Berlin as a comparison
Does that remind you of anything? By chance, the rise of Berlin as an international address for creativity, music and art? Yikes, me too. But this kind of Berlin is becoming increasingly rare – a failed rent policy means that people can no longer afford the city, people who want to move here can’t even find anything, and what is available is mercilessly overpriced. There is indeed a funding landscape in Berlin with various institutions that does a really great job of promoting pop culture, but it also needs to be defended from the state and federal government’s orgies of cuts in order to push through their pet projects (we remember: the CDU’s currently ongoing funding scandal in Berlin, the current federal government’s pushing through of money grab projects). From 2027 onwards, it is said, the cuts will become really brutal. Great views. Can I please do the expensive military service again, the usefulness of which is still being debated? No? I thought to myself.

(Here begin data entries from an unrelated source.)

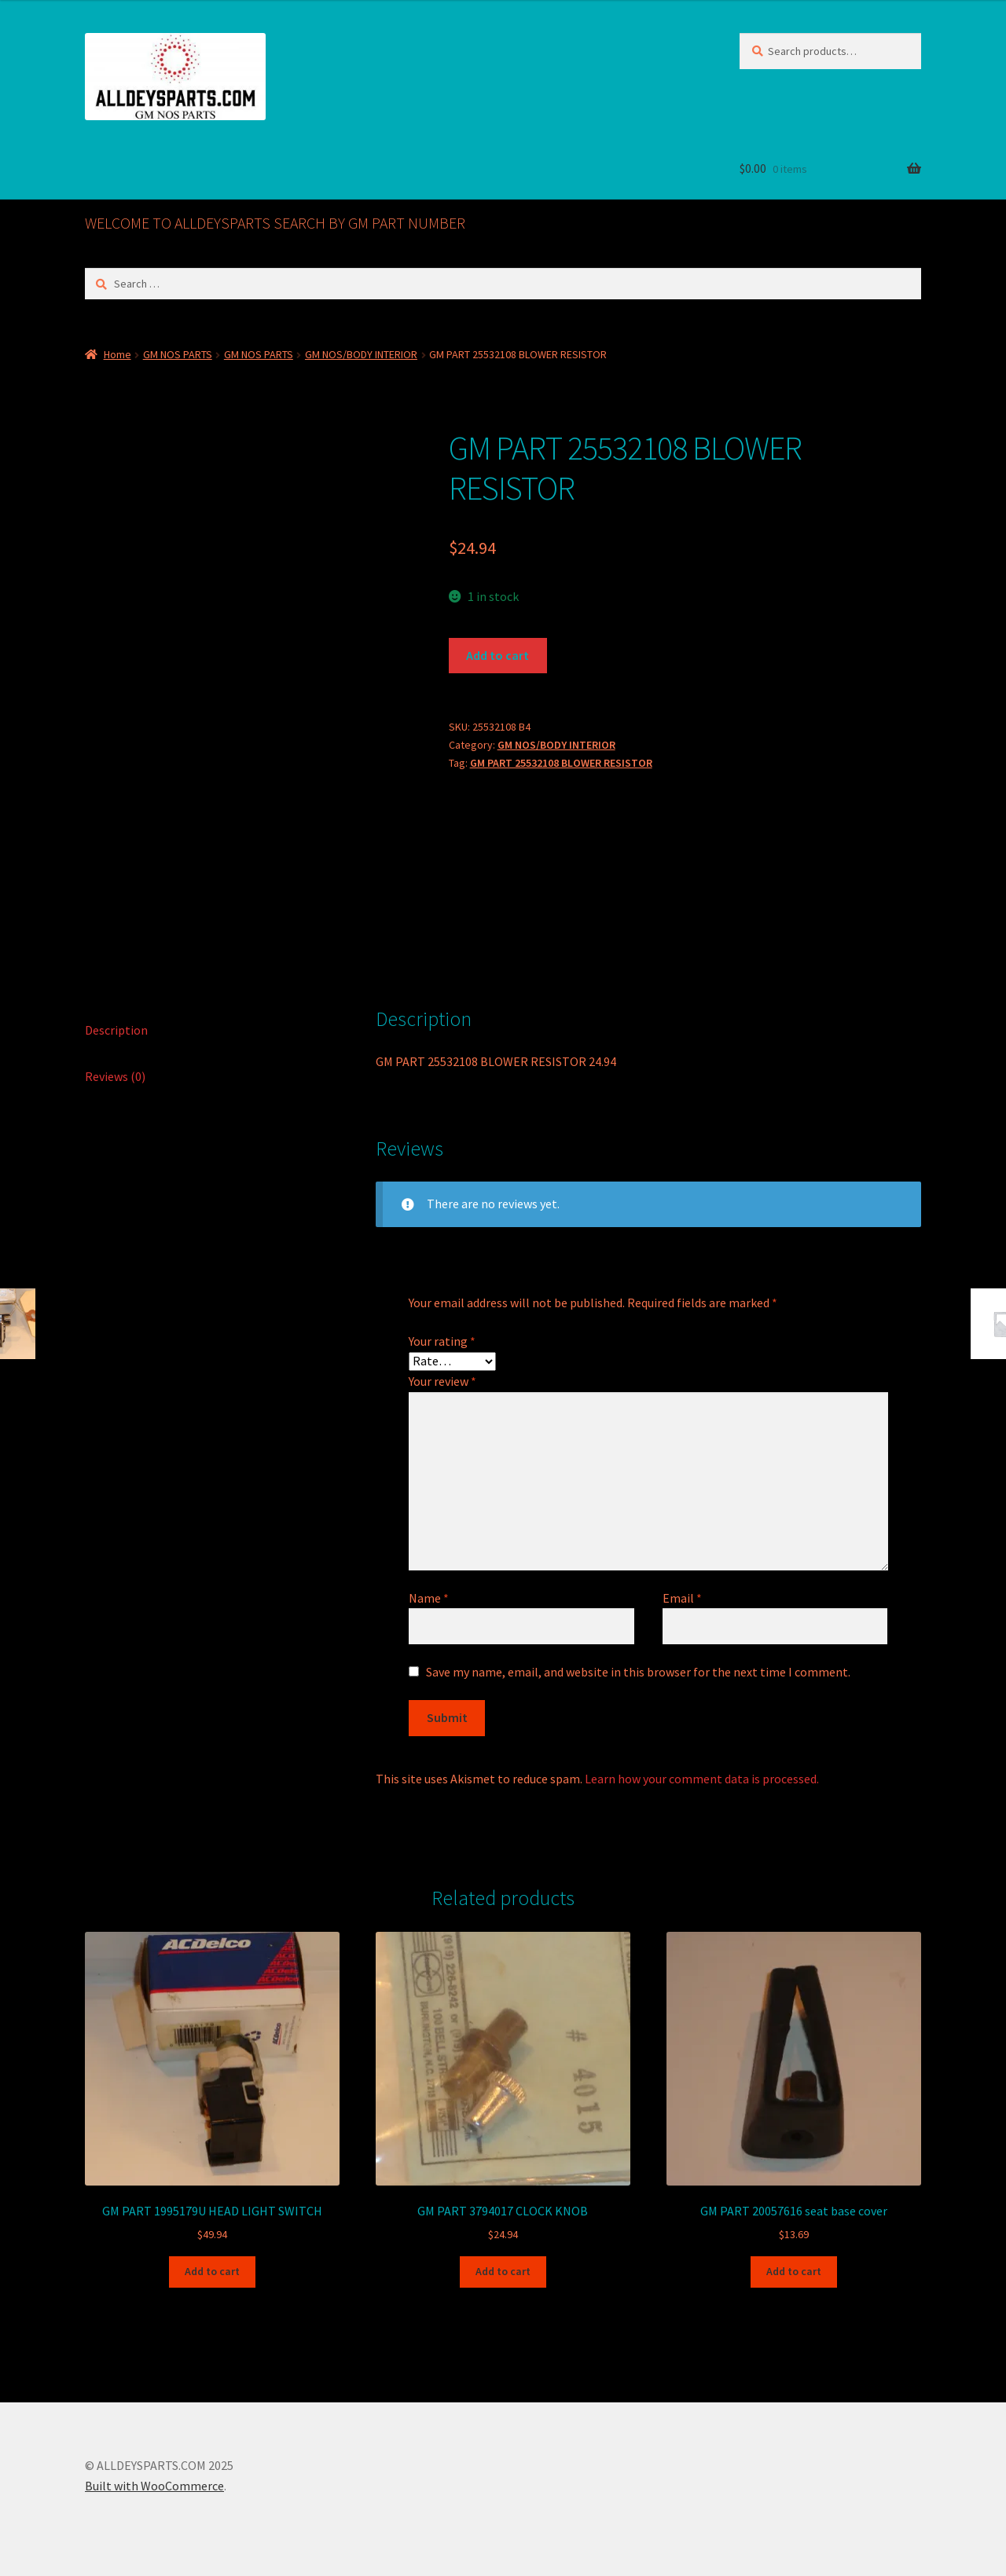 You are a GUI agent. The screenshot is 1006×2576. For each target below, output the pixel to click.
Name (429, 1598)
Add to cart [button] (212, 2271)
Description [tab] (116, 1030)
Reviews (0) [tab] (115, 1076)
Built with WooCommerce (154, 2486)
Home (117, 354)
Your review (442, 1381)
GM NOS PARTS (177, 354)
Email (682, 1598)
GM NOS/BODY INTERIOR (361, 354)
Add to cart (497, 655)
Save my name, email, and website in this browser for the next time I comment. (638, 1672)
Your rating (442, 1341)
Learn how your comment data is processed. (702, 1778)
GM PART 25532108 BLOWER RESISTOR (561, 763)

Such developments have more far-reaching consequences than just for the cultural workers themselves: those who have to work a lot to cover their living costs are more likely to forego investing in concerts and may have less time to go to small shows and discover their next local hero. Perhaps there are no longer any smaller and medium-sized venues that organize their concerts that can afford to give space to more experimental acts so that they can gain a small initial audience.
Five days full of discoveries
Five days in Montréal, five days of favorites like the jazz/hip-hop project Badbadnotgood or the Francophone dance-punk band Choses Sauvages, and above all bands and artists that were completely unknown to me like the wonderfully delightful newcomer Fine Food Market, the multimedia madness experience by Annie-Claude Deschênes and distraction4ever, a French-English cross between DAF, Current Joys and Bauhaus. I then take another glass of water with lead.